Representative Experience

  • Entrepreneurial ventures
  • A SaaS company focused on corporate education and training in a sale to a venture-backed Belgian company for cash and equity of approximately $45 million.
  • A SaaS company focused on cloud-related services in the sale of its Microsoft business to a portfolio company of a private equity firm.
  • A SaaS company focused on procurement of contract labor in more than $35 million of venture capital financing and its sale to a private equity firm for $220 million.
  • The venture capital arm of a publicly-traded energy company in more than 40 venture capital investments relating to clean energy technology.
  • An investment fund focused on health care in a late-stage venture investment in a chemical simulation software company.
  • A branded consumer product company in redeeming an institutional investor, raising more than $100 million in venture capital and structuring a spin-off.
  • An early-stage AI-enabled business solutions company in raising more than $50 million in venture capital.
  • A sales enablement SaaS company in several rounds of venture capital and subordinated debt financings, acquisitions and ongoing corporate and IP matters.
  • Mergers and acquisitions
  • A publicly traded financial services company, in a variety of matters, including several acquisitions of broker-dealers and clearing operations and capital transactions.
  • A wealth management firm in an acquisition and a control transaction with a private equity-backed financial services firm.
  • An operator of recovery centers in its sale to a publicly traded health care services company for $350 million.
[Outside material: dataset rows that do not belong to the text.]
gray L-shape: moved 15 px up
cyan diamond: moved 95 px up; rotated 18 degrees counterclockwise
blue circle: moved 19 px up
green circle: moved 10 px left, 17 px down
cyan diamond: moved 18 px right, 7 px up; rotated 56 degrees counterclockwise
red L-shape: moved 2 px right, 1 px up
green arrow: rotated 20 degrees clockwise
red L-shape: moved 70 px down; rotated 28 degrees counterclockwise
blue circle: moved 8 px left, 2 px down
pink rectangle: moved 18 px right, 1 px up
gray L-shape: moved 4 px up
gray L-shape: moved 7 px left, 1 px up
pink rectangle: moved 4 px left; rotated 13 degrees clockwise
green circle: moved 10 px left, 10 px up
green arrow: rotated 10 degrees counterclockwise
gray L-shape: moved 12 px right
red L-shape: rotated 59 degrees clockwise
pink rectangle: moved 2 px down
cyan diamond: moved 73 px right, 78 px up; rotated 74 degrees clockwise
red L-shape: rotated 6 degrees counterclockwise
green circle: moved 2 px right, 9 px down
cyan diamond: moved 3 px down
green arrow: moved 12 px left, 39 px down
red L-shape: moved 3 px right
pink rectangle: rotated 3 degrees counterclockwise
  • A private equity fund in the acquisition of an industrial company for $40 million and subsequent sale of the same business for $120 million; the acquisitions of a food production business, an owner-operated home health care business and a shipping logistics business; the sale of play area manufacturer, and ongoing financing and corporate work for each of these businesses.
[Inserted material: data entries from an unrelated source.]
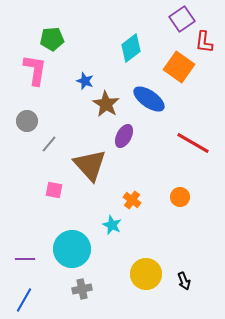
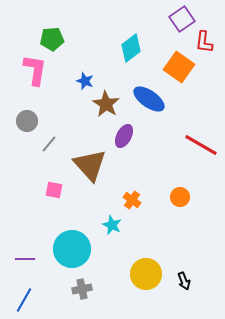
red line: moved 8 px right, 2 px down
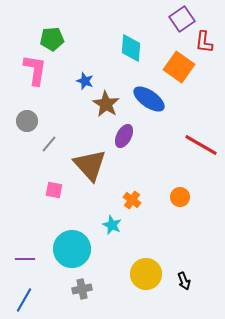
cyan diamond: rotated 48 degrees counterclockwise
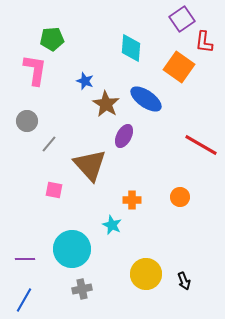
blue ellipse: moved 3 px left
orange cross: rotated 36 degrees counterclockwise
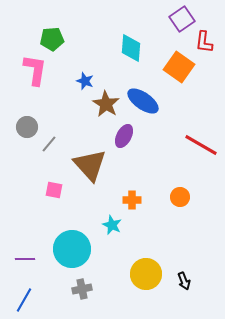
blue ellipse: moved 3 px left, 2 px down
gray circle: moved 6 px down
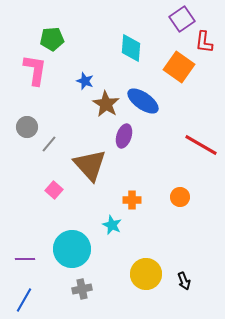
purple ellipse: rotated 10 degrees counterclockwise
pink square: rotated 30 degrees clockwise
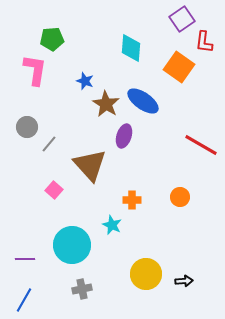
cyan circle: moved 4 px up
black arrow: rotated 72 degrees counterclockwise
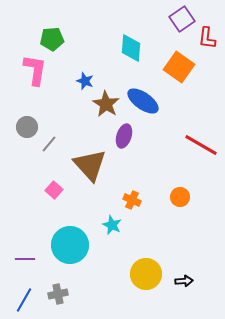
red L-shape: moved 3 px right, 4 px up
orange cross: rotated 24 degrees clockwise
cyan circle: moved 2 px left
gray cross: moved 24 px left, 5 px down
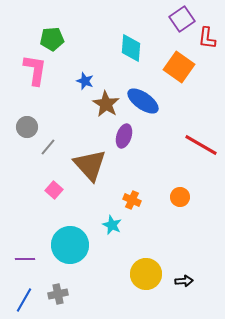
gray line: moved 1 px left, 3 px down
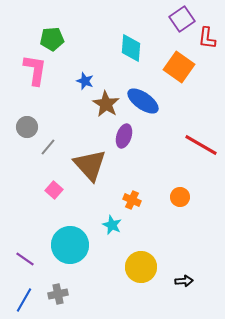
purple line: rotated 36 degrees clockwise
yellow circle: moved 5 px left, 7 px up
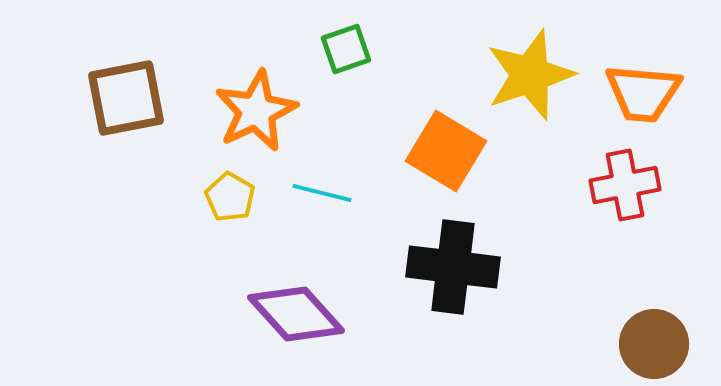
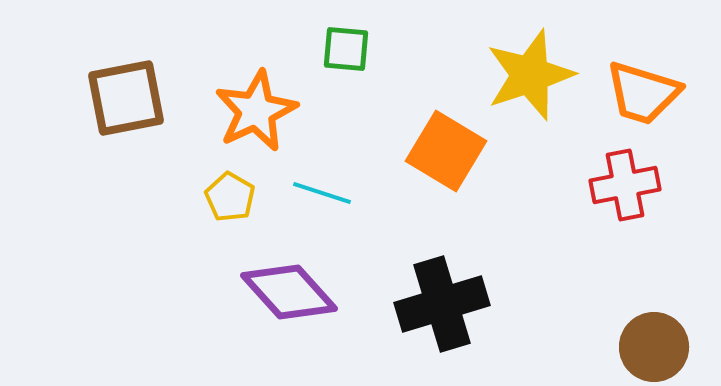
green square: rotated 24 degrees clockwise
orange trapezoid: rotated 12 degrees clockwise
cyan line: rotated 4 degrees clockwise
black cross: moved 11 px left, 37 px down; rotated 24 degrees counterclockwise
purple diamond: moved 7 px left, 22 px up
brown circle: moved 3 px down
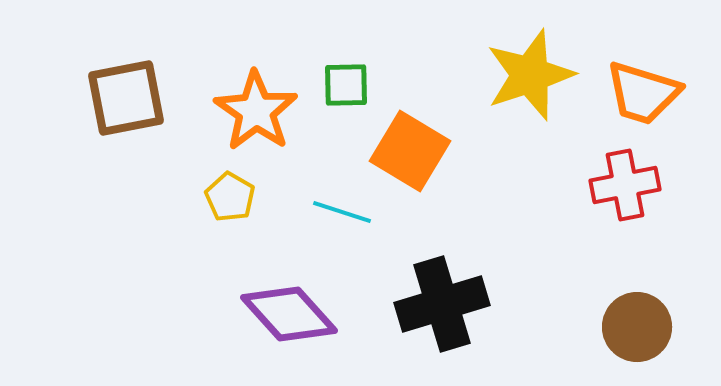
green square: moved 36 px down; rotated 6 degrees counterclockwise
orange star: rotated 12 degrees counterclockwise
orange square: moved 36 px left
cyan line: moved 20 px right, 19 px down
purple diamond: moved 22 px down
brown circle: moved 17 px left, 20 px up
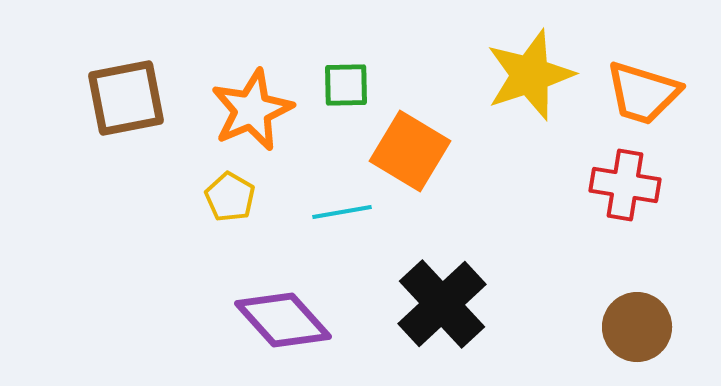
orange star: moved 4 px left, 1 px up; rotated 14 degrees clockwise
red cross: rotated 20 degrees clockwise
cyan line: rotated 28 degrees counterclockwise
black cross: rotated 26 degrees counterclockwise
purple diamond: moved 6 px left, 6 px down
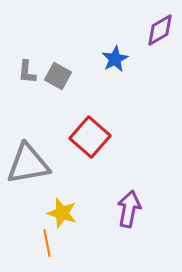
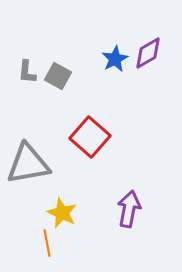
purple diamond: moved 12 px left, 23 px down
yellow star: rotated 8 degrees clockwise
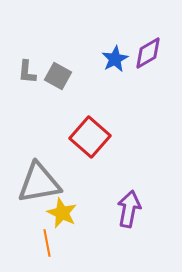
gray triangle: moved 11 px right, 19 px down
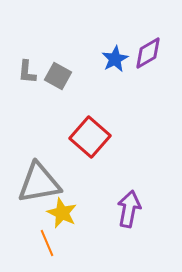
orange line: rotated 12 degrees counterclockwise
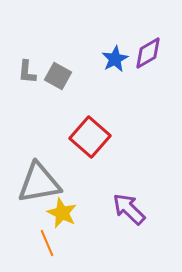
purple arrow: rotated 57 degrees counterclockwise
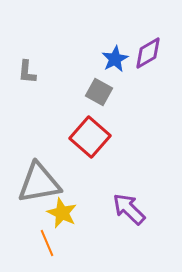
gray square: moved 41 px right, 16 px down
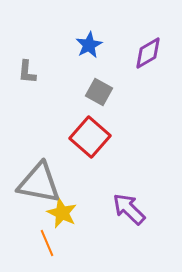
blue star: moved 26 px left, 14 px up
gray triangle: rotated 21 degrees clockwise
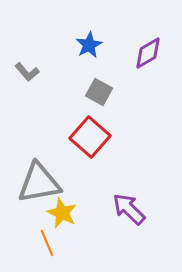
gray L-shape: rotated 45 degrees counterclockwise
gray triangle: rotated 21 degrees counterclockwise
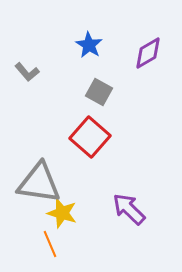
blue star: rotated 12 degrees counterclockwise
gray triangle: rotated 18 degrees clockwise
yellow star: rotated 8 degrees counterclockwise
orange line: moved 3 px right, 1 px down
  • A private equity sponsor and its portfolio companies in more than 20 transactions including the acquisition of a company publicly traded in Canada, a $4 billion going-private transaction, the sale of six K-12 schools to a public company for $575 million, the sale of a specialty insurance company to a publicly traded company for approximately $100 million, the sale of a data center to a publicly traded REIT for approximately $175 million, and several for-profit education and education services transactions.
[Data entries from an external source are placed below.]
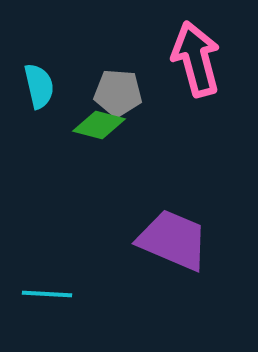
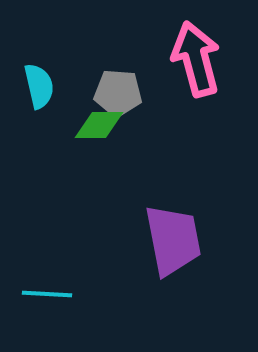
green diamond: rotated 15 degrees counterclockwise
purple trapezoid: rotated 56 degrees clockwise
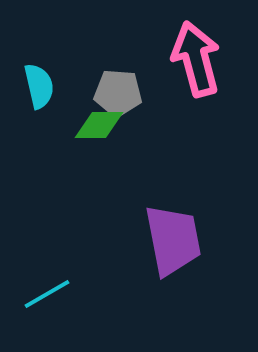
cyan line: rotated 33 degrees counterclockwise
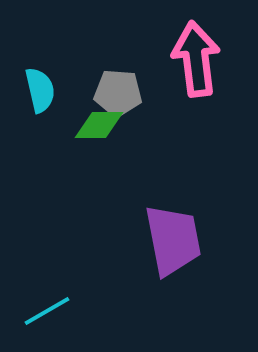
pink arrow: rotated 8 degrees clockwise
cyan semicircle: moved 1 px right, 4 px down
cyan line: moved 17 px down
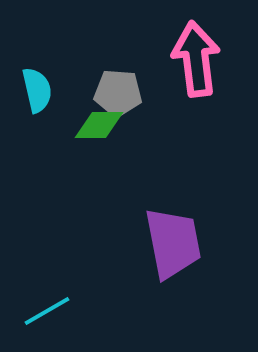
cyan semicircle: moved 3 px left
purple trapezoid: moved 3 px down
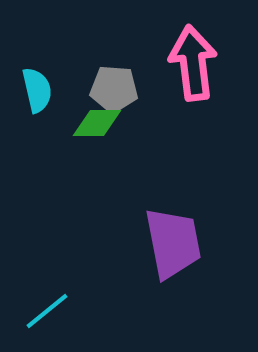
pink arrow: moved 3 px left, 4 px down
gray pentagon: moved 4 px left, 4 px up
green diamond: moved 2 px left, 2 px up
cyan line: rotated 9 degrees counterclockwise
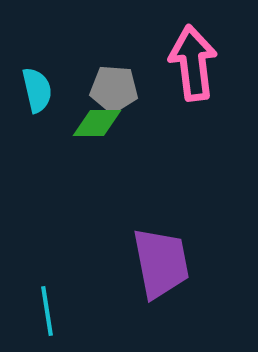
purple trapezoid: moved 12 px left, 20 px down
cyan line: rotated 60 degrees counterclockwise
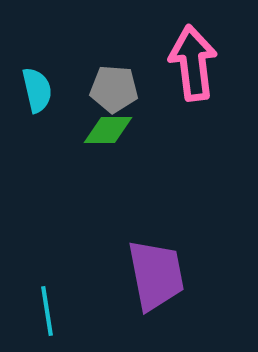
green diamond: moved 11 px right, 7 px down
purple trapezoid: moved 5 px left, 12 px down
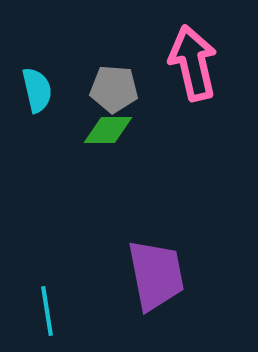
pink arrow: rotated 6 degrees counterclockwise
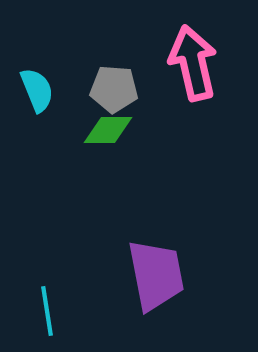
cyan semicircle: rotated 9 degrees counterclockwise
  • Management and founder engagements
  • The management of an operator of hospitals in the sale of the company from a private equity firm to a combination of a publicly traded REIT and another private equity firm for a total value of about $1.75 billion.
  • The founder and 18 percent equity holder, along with management, of a packaging and distribution company in a $1.4 billion sale to a private equity fund.
  • The management of a laboratory services company in the sale of the company by one private equity firm to another for a value of approximately $175 million.
  • Board and special committee engagements
  • The special committee of the board of directors of a publicly-traded financial services company in a sale to a private equity fund for approximately $6.3 billion.
  • The special committee of the board of directors of a publicly traded hotel operator in a sale transaction valued at approximately $1.3 billion.
  • The special committee of the board of directors of a publicly traded retailer in a stock-for-stock merger with a publicly traded related party.
  • The board of directors of a venture-backed managed security services provider in a sale to a publicly traded Japanese communications company for approximately $225 million.